▶ Your assignment:
Everything from the line with "2011 - 2026" to the line with "大学の賃貸情報に詳しいと聞いて相談に行きまし" in the listing below, both lines included, needs to be copied exactly, apart from the pictures.

*** Opening of Data to use ***

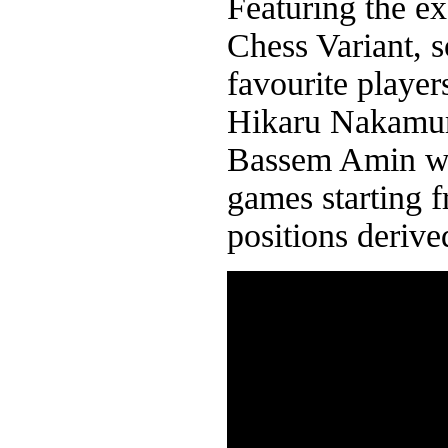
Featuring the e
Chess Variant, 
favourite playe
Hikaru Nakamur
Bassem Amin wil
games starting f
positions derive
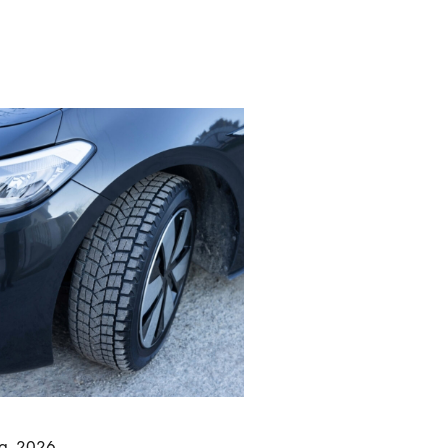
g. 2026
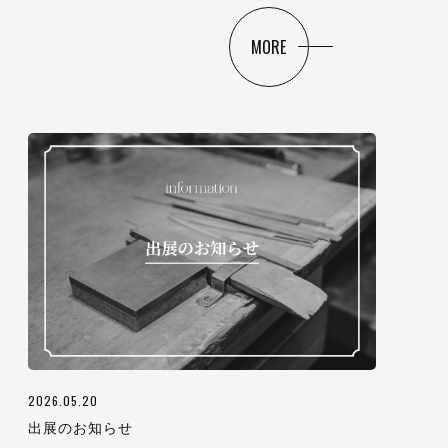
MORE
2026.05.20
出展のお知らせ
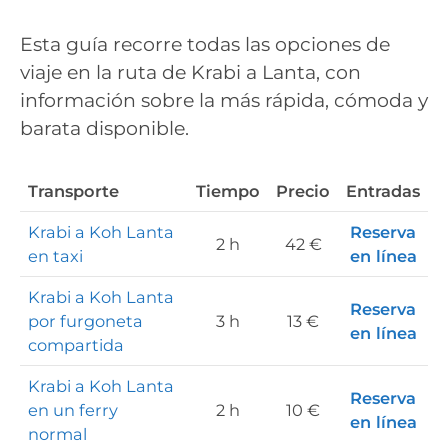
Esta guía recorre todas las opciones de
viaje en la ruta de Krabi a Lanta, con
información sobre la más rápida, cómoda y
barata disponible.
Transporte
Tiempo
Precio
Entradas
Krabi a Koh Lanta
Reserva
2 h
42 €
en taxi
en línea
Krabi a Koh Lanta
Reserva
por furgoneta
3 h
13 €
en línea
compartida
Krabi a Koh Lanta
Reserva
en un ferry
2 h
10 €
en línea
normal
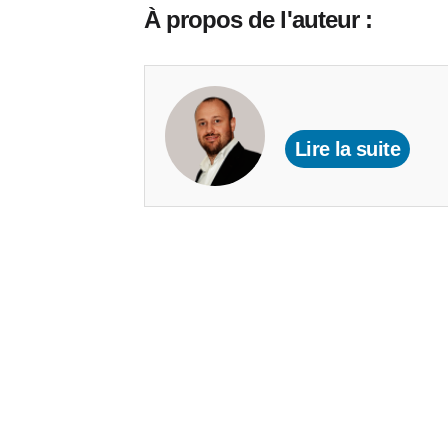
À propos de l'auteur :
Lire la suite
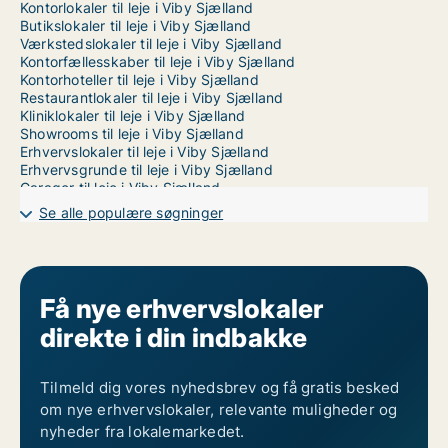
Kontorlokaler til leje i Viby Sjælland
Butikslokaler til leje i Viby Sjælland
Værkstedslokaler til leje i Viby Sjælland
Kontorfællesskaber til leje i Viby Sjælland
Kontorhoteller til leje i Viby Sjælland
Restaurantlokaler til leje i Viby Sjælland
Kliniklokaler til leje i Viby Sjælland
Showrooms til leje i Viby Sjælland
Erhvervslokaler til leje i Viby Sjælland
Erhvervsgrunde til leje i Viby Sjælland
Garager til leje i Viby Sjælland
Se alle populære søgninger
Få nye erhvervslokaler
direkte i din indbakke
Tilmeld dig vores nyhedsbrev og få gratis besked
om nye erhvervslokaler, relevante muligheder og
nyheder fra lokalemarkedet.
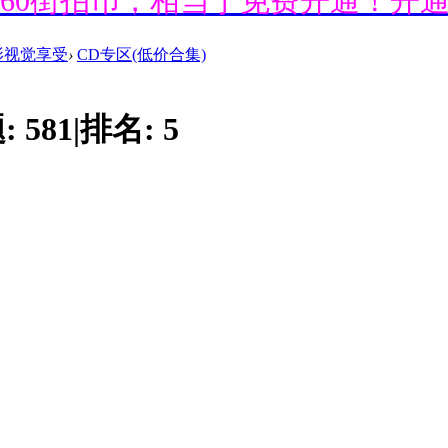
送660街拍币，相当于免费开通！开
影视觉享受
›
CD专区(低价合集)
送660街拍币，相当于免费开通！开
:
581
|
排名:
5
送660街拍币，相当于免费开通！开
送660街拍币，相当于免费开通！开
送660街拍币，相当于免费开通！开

*** Close of Data to use ***
*** Opening of Data to use ***

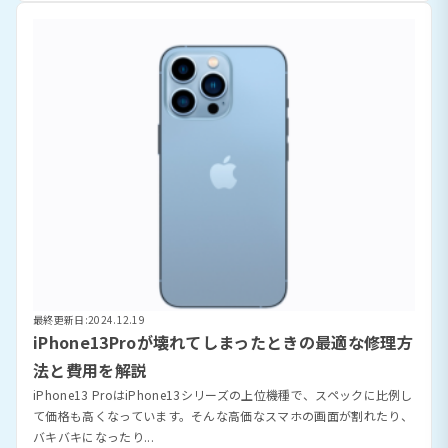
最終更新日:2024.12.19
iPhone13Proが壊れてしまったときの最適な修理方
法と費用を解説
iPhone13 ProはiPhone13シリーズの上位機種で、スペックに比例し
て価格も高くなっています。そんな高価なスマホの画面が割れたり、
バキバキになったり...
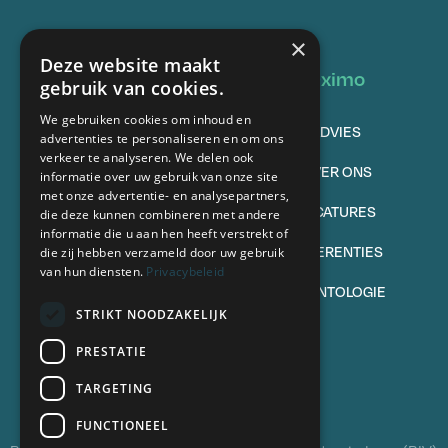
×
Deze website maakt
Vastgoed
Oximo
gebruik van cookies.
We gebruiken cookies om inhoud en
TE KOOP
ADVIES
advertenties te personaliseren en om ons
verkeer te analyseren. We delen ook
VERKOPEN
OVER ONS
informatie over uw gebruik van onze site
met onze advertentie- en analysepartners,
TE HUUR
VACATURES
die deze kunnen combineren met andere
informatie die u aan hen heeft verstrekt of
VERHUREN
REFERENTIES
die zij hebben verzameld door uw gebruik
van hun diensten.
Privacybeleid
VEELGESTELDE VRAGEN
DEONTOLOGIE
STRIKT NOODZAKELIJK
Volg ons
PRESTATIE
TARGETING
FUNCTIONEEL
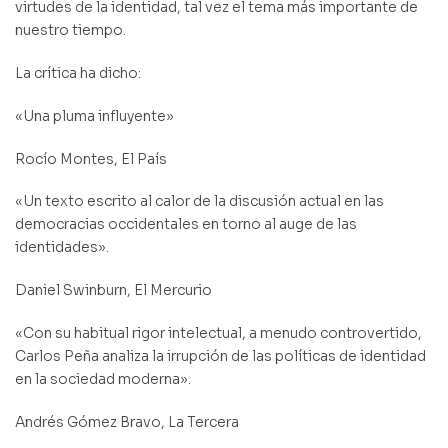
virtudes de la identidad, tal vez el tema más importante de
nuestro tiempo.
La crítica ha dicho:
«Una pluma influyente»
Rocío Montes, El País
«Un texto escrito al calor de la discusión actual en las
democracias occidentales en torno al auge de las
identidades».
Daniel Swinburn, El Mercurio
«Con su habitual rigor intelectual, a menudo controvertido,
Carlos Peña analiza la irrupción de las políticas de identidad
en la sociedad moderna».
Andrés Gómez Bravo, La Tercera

*** Close of Data to use ***
*** Opening of Data to use ***

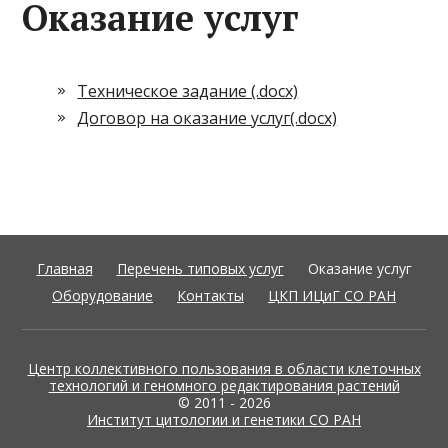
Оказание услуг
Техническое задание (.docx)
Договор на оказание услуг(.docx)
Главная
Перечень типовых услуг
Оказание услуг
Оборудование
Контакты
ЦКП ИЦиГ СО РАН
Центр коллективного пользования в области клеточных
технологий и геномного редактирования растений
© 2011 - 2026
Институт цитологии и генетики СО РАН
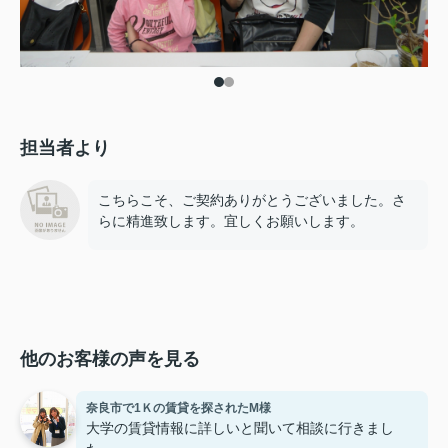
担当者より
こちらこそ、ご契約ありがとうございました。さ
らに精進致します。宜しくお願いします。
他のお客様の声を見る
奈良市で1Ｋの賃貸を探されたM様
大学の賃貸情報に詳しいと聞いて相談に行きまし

*** Close of Data to use ***

▶ Answer box:
© 2011 - 2026
Институт цитологии и генетики СО РАН
担当者より
こちらこそ、ご契約ありがとうございました。さ
らに精進致します。宜しくお願いします。
他のお客様の声を見る
奈良市で1Ｋの賃貸を探されたM様
大学の賃貸情報に詳しいと聞いて相談に行きまし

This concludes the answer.